■ What is expected ■
In the entries that follow, find the line containing "岡山県津山市を中心に活動していますが、"; from there, copy every line exactly through the line containing "出前授業や講演を行います。".

■ Data supplied ■

════════════════

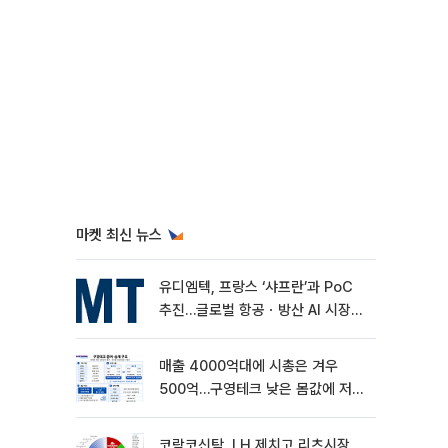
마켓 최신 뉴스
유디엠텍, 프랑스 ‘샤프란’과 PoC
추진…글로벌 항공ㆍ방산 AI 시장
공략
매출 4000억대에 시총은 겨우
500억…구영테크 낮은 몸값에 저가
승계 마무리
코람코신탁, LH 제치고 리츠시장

════════════════

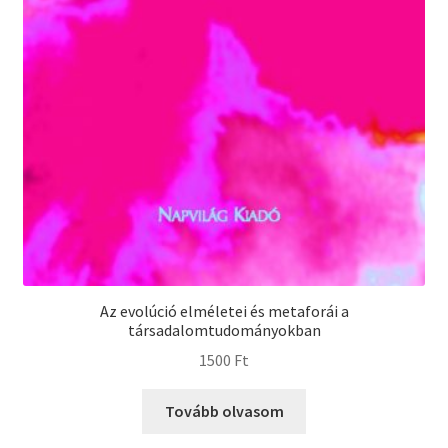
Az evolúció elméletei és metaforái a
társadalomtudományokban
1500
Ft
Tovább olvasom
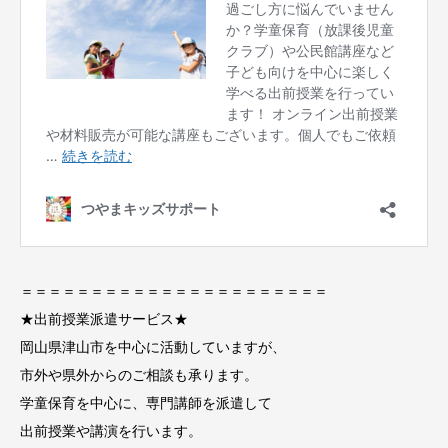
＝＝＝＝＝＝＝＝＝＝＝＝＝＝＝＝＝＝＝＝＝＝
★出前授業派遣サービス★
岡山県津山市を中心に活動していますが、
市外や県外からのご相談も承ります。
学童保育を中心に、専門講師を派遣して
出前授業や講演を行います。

════════════════

■ Exercise output ■
岡山県津山市を中心に活動していますが、
市外や県外からのご相談も承ります。
学童保育を中心に、専門講師を派遣して
出前授業や講演を行います。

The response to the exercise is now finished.